Task objective:
Work out how many lines of the material below contain the word "vous", then write that number alone.

(Beginning of Material for this exercise)

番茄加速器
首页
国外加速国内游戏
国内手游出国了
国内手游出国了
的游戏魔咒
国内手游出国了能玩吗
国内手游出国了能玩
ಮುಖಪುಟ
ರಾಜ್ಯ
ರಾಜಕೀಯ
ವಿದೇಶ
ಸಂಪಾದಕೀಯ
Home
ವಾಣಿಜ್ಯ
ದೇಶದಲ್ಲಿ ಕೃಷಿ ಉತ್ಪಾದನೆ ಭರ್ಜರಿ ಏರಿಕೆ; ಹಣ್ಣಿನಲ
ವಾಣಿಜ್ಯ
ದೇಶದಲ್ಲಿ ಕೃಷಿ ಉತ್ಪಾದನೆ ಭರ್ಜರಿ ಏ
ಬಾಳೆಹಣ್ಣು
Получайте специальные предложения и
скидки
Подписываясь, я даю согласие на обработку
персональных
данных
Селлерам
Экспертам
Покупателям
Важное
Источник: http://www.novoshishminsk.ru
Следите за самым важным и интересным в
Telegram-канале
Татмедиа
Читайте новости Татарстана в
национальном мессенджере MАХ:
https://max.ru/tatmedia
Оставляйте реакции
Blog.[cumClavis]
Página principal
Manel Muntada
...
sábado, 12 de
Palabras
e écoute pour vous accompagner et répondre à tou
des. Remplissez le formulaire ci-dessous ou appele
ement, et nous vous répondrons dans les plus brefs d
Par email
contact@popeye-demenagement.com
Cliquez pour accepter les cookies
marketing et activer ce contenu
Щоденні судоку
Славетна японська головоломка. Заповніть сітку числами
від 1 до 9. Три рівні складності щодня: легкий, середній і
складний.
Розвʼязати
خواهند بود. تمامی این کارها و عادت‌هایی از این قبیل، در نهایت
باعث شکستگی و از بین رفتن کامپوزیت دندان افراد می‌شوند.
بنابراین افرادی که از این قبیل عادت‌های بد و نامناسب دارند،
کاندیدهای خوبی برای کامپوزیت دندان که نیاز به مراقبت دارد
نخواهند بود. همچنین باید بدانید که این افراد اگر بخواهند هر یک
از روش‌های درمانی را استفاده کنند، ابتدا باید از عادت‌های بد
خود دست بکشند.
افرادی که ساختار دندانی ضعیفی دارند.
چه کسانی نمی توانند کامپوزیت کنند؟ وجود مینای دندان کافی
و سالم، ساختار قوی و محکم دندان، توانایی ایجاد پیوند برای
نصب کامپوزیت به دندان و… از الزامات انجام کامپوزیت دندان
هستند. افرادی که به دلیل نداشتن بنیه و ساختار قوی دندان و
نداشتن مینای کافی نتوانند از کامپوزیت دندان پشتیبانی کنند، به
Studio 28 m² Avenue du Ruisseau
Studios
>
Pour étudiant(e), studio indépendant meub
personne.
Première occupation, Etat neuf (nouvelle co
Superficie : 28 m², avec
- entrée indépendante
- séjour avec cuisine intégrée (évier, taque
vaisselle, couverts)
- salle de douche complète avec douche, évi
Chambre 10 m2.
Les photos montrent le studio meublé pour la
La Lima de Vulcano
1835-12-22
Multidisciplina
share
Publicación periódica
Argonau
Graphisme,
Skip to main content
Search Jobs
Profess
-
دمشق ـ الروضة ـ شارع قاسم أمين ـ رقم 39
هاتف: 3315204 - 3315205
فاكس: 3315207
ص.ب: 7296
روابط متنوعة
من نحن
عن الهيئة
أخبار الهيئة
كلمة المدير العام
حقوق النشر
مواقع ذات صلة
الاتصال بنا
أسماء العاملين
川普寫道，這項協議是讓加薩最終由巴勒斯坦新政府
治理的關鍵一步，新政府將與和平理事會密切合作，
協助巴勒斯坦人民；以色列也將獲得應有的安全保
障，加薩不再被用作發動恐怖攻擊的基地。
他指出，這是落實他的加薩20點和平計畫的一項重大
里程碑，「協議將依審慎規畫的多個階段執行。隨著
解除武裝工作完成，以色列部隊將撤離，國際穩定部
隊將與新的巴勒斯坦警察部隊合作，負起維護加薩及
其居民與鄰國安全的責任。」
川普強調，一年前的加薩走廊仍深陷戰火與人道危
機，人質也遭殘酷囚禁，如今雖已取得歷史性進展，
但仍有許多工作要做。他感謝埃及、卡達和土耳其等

(End of Material for this exercise)

Response to this exercise:
2